The problem
What was broken before AI
AI coding tools often struggle when the codebase context is hidden in folder structure, naming conventions, undocumented flows, or a developer’s head. A model can inspect files, but it may not understand the architecture, the sequence of events, or why one module depends on another. Without that context, it may make locally plausible changes that miss the larger system shape.
What changed
What the use case made possible
John’s workflow makes context more explicit. Mermaid diagrams give Claude Code a visual and textual map of the system. Markdown notes and project files can explain task flows, dependencies, and constraints.
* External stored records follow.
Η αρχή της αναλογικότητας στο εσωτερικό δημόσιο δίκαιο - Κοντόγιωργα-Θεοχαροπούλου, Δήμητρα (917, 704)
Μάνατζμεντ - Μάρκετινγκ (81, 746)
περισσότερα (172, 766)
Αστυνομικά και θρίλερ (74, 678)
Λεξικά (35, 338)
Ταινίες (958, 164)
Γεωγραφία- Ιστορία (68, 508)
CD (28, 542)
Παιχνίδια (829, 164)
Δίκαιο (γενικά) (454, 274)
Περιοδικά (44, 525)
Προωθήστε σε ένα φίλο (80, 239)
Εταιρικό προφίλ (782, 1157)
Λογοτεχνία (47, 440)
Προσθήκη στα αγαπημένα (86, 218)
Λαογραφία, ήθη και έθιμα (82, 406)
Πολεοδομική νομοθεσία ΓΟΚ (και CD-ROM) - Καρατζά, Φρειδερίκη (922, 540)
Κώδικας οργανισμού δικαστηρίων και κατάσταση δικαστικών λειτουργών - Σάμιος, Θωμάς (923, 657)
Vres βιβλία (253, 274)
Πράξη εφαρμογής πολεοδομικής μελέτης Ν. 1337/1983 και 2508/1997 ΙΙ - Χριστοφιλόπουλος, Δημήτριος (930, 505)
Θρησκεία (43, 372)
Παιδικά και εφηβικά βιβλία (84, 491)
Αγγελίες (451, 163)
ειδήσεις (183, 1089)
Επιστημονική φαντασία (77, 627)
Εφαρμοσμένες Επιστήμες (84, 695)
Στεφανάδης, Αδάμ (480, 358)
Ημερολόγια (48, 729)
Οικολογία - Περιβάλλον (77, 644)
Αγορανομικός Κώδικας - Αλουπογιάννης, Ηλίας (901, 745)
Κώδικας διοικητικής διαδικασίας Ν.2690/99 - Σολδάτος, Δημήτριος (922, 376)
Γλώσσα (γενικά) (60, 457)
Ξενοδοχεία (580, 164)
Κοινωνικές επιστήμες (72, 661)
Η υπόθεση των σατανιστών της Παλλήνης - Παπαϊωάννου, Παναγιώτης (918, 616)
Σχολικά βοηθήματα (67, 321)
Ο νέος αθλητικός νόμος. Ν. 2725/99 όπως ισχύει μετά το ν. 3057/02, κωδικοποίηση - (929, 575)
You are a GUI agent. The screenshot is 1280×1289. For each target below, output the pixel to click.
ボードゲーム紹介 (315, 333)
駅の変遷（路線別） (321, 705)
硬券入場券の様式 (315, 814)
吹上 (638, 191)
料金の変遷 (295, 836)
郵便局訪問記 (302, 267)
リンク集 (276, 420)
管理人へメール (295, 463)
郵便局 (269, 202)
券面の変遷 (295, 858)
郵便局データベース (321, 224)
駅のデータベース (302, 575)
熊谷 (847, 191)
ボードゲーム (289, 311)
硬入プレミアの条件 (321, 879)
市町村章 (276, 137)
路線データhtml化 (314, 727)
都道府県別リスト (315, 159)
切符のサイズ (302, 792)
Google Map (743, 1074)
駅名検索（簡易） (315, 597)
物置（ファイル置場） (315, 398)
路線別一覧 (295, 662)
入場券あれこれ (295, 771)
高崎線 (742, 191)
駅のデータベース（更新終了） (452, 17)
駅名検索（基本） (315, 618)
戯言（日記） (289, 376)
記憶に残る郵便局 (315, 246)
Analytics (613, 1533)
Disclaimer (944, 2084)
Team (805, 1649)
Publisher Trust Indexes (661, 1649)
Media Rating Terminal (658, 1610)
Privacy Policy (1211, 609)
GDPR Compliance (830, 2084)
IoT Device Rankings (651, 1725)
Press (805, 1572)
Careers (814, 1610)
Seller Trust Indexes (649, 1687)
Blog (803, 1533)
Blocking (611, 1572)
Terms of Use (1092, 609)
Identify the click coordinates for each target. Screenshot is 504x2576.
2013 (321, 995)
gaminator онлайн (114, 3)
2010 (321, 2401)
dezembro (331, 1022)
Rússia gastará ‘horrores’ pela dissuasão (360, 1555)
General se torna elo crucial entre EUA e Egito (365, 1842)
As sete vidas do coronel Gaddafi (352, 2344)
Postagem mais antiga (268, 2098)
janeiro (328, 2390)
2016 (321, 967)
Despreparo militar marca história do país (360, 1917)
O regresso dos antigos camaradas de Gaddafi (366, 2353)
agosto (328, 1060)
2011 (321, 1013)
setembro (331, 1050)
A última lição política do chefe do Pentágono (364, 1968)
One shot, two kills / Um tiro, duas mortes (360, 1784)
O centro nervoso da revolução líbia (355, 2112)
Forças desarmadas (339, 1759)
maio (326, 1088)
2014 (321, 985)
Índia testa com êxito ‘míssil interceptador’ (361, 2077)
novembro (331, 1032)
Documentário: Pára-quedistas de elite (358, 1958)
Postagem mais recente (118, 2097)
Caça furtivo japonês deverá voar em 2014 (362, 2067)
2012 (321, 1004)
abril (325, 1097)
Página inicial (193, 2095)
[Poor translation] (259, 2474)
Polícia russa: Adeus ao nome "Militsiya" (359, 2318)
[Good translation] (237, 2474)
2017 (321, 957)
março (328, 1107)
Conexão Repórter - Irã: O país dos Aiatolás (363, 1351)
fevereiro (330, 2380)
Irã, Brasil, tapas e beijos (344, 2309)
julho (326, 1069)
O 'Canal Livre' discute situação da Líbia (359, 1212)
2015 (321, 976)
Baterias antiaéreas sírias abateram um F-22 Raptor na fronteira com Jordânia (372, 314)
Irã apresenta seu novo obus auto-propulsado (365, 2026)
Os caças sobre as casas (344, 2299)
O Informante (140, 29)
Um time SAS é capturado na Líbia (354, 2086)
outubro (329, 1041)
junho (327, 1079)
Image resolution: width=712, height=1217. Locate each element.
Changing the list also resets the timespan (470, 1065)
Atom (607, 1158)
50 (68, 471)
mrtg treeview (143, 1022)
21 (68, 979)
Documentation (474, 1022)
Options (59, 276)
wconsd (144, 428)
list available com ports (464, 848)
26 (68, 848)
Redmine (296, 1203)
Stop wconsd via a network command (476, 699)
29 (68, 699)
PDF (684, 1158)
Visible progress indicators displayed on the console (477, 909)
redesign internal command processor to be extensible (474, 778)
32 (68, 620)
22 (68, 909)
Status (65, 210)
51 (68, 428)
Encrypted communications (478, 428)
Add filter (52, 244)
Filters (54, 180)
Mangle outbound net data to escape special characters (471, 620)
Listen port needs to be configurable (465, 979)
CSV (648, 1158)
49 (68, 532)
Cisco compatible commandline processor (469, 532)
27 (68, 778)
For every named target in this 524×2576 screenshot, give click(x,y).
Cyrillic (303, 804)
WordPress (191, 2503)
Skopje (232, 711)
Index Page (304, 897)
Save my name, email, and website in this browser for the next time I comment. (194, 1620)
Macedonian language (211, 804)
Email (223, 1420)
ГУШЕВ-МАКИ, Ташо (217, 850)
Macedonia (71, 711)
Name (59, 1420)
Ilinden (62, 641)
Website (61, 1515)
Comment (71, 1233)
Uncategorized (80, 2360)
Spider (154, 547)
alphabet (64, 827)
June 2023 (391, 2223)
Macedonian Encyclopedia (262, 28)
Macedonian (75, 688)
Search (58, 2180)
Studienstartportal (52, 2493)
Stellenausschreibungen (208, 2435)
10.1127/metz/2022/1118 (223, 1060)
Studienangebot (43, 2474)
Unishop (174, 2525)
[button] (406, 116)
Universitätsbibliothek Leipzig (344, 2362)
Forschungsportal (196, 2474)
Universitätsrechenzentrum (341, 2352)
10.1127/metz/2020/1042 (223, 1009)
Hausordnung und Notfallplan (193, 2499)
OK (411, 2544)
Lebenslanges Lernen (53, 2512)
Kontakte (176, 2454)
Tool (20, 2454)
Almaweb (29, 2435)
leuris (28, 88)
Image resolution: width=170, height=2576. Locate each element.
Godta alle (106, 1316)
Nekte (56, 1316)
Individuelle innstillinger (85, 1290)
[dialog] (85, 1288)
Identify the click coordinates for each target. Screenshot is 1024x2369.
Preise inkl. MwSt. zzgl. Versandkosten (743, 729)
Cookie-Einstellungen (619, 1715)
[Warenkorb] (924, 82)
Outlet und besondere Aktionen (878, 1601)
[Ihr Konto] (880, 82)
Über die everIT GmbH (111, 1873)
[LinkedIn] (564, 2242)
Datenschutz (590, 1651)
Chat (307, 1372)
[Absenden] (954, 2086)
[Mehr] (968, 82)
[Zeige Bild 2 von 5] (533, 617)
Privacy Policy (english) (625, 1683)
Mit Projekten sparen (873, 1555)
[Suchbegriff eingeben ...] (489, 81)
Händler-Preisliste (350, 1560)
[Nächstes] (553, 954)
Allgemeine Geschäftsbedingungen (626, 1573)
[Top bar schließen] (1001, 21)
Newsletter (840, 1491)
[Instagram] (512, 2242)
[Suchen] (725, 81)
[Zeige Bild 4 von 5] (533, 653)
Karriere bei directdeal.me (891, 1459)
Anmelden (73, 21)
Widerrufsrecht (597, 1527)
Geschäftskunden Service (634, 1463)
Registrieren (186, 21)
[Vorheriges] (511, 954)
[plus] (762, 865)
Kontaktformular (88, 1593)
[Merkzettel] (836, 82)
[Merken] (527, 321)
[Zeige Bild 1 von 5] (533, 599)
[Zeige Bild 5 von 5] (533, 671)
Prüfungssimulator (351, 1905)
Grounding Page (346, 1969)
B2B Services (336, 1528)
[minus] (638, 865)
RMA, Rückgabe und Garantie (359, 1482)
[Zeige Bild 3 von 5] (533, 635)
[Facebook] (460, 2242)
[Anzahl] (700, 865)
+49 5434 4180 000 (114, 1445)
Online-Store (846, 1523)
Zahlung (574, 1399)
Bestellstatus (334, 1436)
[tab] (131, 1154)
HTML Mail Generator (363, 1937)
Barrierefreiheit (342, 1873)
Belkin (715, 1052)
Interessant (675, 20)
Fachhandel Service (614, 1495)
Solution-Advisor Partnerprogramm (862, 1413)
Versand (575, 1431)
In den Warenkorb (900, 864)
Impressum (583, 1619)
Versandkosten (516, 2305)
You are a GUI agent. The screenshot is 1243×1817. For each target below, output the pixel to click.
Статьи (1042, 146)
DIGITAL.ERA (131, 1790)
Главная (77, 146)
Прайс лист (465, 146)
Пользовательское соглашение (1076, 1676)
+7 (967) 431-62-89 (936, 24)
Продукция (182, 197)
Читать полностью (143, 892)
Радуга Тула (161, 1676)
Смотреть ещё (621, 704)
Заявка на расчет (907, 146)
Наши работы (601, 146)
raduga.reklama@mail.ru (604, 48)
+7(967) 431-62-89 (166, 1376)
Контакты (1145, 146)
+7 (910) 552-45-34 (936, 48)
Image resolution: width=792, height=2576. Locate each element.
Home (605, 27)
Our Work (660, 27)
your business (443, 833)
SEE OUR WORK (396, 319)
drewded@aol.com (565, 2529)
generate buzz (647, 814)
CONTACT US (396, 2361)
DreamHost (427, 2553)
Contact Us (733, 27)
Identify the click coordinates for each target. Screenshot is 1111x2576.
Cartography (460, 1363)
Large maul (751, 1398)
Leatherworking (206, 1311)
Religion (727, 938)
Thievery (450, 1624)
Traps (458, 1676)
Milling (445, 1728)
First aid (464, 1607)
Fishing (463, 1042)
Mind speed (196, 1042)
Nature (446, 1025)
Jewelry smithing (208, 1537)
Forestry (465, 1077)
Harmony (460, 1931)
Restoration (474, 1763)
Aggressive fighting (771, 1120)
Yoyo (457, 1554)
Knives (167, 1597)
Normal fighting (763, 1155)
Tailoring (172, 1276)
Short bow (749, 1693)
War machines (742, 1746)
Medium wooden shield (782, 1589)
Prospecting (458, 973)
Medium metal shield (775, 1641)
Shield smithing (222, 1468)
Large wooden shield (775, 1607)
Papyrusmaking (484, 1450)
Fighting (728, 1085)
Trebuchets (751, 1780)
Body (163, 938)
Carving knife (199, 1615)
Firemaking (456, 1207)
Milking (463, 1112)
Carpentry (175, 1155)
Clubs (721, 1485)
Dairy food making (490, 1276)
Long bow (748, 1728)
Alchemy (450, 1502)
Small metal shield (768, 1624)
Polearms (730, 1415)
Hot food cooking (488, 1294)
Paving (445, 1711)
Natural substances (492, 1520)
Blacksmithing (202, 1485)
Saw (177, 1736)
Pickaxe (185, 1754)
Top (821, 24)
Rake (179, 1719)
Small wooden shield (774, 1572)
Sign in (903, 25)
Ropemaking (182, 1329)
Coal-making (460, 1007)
Stop hooks or automated checks can run after changes so the assistant does not stop at code that only looks correct. Together, these artifacts turn context into something the AI can repeatedly use.
Why this matters
Why this use case is worth studying
This use case is valuable because it focuses on preparing the environment, not just improving the prompt. A better prompt helps once. A diagram, context file, or stop hook can help every future task. John’s approach shows how developers can make their codebases more AI-friendly by externalizing the knowledge that usually lives in their head.
Use this when
When this pattern applies
Use this pattern when AI coding tools keep missing the bigger shape of your codebase. It works especially well for event flows, state machines, data pipelines, architecture boundaries, or any system where a visual map makes the code easier to understand.